The scientific research is in: dogs can actually tell when you’re lying — and will even ignore you because of it.
In a recent study by Austrian researcher Ludwig Huber, 260 dogs were presented with two covered bowls. One bowl was empty and the other was filled with food. A person would then present the dog with the two bowls, suggesting that the dog eats out of the full bowl by saying, “Look, this is very good!”
Then, once that trust was established, the team had the dogs watch a different person move the food from the first bowl to the second. The original person who suggested the food was either in the room to witness the switch or was briefly absent so that the dog knew that they were unaware the food had been switched.
In both cases, the person would later recommend the first bowl that was now empty. Two-thirds of the dogs in the experiment actually ignored the person who witnessed the food switch and recommended the now-empty bowl, going to the food-filled bowl instead.

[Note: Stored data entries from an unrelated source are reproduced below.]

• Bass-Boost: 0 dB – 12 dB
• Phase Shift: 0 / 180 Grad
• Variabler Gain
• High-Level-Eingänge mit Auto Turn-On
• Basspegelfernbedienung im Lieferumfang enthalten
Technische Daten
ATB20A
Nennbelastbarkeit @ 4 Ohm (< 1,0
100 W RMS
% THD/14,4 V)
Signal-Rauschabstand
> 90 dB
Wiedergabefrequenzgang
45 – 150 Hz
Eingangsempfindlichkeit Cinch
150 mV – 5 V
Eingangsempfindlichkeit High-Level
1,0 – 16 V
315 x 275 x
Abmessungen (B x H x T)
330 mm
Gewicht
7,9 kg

This reaction was surprising to researchers, as previous studies have shown that children and primates will trust the person telling them that there’s food in the first bowl — even if the researcher witnessed the food being switched. Young children and non-human primates were actually much more likely to follow the person’s fib and approach the empty container.
This may be because the children and primates trusted the person over what they could see with their own eyes, Huber said. But dogs, surprisingly, were different.
“We thought dogs would behave like children under age 5 and apes, but now we speculate that perhaps dogs can understand when someone is being deceitful,” Huber told New Scientist. “Maybe they think, ‘This person has the same knowledge as me, and is nevertheless giving me the wrong [information].’ It’s possible they could see that as intentionally misleading, which is lying.”
Monique Udell, an animal behavior expert and professor at Oregon State University, told New Scientist that the study is a grand example of how dogs can pick up on our social signals and then make their own judgments of them.
“This study reminds us that dogs are watching us closely, are picking up on our social signals, and are learning from us constantly even outside of formal training contexts,” Udell said.
If we needed any more proof of just how clever canines are, this is it.